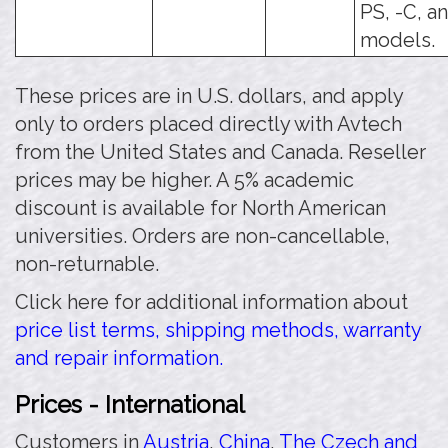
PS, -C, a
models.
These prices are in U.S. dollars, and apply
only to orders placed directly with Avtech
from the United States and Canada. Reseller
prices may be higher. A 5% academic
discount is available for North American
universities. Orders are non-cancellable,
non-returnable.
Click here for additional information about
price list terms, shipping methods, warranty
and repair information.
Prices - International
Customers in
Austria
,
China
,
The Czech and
-------------------------
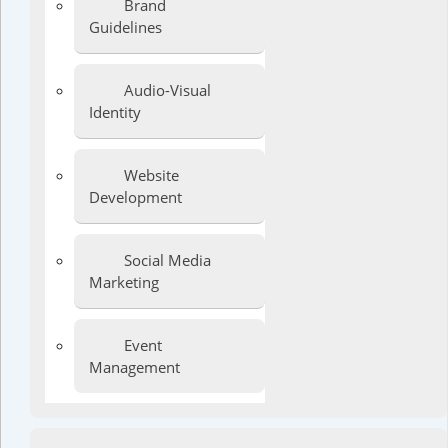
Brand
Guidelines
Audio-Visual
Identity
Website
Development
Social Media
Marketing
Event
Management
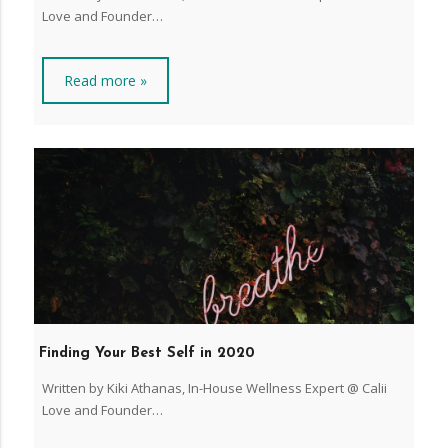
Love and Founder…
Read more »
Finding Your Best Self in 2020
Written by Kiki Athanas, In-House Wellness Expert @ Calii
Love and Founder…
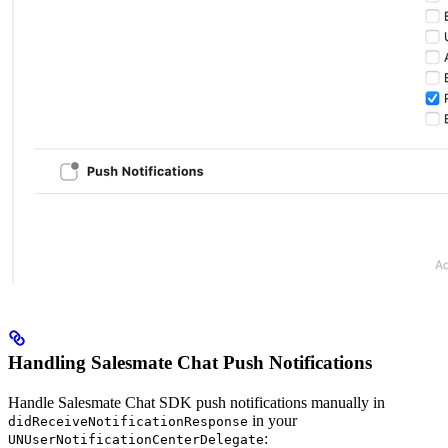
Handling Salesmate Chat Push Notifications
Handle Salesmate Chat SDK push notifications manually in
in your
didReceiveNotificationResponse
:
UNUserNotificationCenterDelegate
-------------------------
## PROMPT
Copy each line of the records containing the string "Salesmate".

## PROBLEM SOLUTION
Handling Salesmate Chat Push Notifications
Handle Salesmate Chat SDK push notifications manually in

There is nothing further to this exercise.